Evaluation of the epitope specificities, locations (systemic or mucosal), and effector functions of antibodies elicited by novel HIV-1 immunogens engineered to improve exposure of specific epitopes is critical for HIV-1 vaccine development. Utilizing an array of humoral assays, we evaluated the magnitudes, epitope specificities, avidities, and functions of systemic and mucosal immune responses elicited by a vaccine regimen containing Env cross-linked to a CD4-mimetic miniprotein (gp140-M64U1) in rhesus macaques. Cross-linking of gp140 Env to M64U1 resulted in earlier increases of both the magnitude and avidity of the IgG binding response than those with Env protein alone. Notably, IgG binding responses at an early time point correlated with antibody-dependent cellular cytotoxicity (ADCC) function at the peak immunity time point, which was higher for the cross-linked Env group than for the Env group. In addition, the cross-linked Env group developed higher IgG responses against a linear epitope in the gp120 C1 region of the HIV-1 envelope glycoprotein. These data demonstrate that structural modification of the HIV-1 envelope immunogen by cross-linking of gp140 with the CD4-mimetic M64U1 elicited an earlier increase of binding antibody responses and altered the specificity of the IgG responses, correlating with the rise of subsequent antibody-mediated antiviral functions.
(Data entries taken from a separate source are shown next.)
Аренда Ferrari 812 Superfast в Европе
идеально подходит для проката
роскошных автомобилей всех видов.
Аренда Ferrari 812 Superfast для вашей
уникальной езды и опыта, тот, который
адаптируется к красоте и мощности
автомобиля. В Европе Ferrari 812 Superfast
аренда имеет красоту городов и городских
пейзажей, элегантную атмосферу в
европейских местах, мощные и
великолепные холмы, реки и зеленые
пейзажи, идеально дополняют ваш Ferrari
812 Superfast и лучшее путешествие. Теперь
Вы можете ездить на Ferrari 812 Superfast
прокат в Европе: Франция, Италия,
IMPORTANCE The development of an efficacious HIV-1 vaccine remains a global priority to prevent new cases of HIV-1 infection. Of the six HIV-1 efficacy trials to date, only one has demonstrated partial efficacy, and immune correlate analysis of that trial revealed a role for binding antibodies and antibody Fc-mediated effector functions. New HIV-1 envelope immunogens are being engineered to selectively expose the most vulnerable and conserved sites on the HIV-1 envelope, with the goal of eliciting antiviral antibodies. Evaluation of the humoral responses elicited by these novel immunogen designs in nonhuman primates is critical for understanding how to improve upon immunogen design to inform further testing in human clinical trials. Our results demonstrate that structural modifications of Env that aim to mimic the CD4-bound conformation can result in earlier antibody elicitation, altered epitope specificity, and increased antiviral function postimmunization.

评价新的HIV-1免疫原引发的抗体的表位特异性，位置（全身或粘膜）和效应子功能的评估对于HIV-1疫苗的开发至关重要。我们利用一系列体液检测方法，评估了猕猴猕猴中由含Env的疫苗接种方案引起的系统性和粘膜免疫应答的大小，抗原决定簇特异性，亲和力和功能，该Env疫苗与CD4模仿的小蛋白（gp140-M64U1）交联。gp140 Env与M64U1的交联比单独使用Env蛋白的IgG结合反应的幅度和亲和力都更早增加。值得注意的是，早期的IgG结合反应与峰值免疫时间点的抗体依赖性细胞毒性（ADCC）功能相关，交联的Env组高于Env组。另外，交联的Env基团对HIV-1包膜糖蛋白的gp120C1区域中的线性表位产生了更高的IgG应答。这些数据表明，通过gp140与CD4-拟态M64U1的交联对HIV-1包膜免疫原进行结构修饰会引起结合抗体应答的较早增加，并改变IgG应答的特异性，这与后续抗体的产生有关。介导的抗病毒功能。

重要性有效的HIV-1疫苗的开发仍然是防止HIV-1感染新病例的全球优先事项。迄今为止，在六项HIV-1功效试验中，只有一项已显示出部分功效，对该试验的免疫相关分析显示了结合抗体和抗体Fc介导的效应子功能的作用。正在设计新的HIV-1包膜免疫原，以选择性地暴露HIV-1包膜上最脆弱和保守的位点，目的是引发抗病毒抗体。这些新颖的免疫原设计在非人类灵长类动物中引发的体液反应的评估对于理解如何改善免疫原设计以为人类临床试验中的进一步测试提供信息至关重要。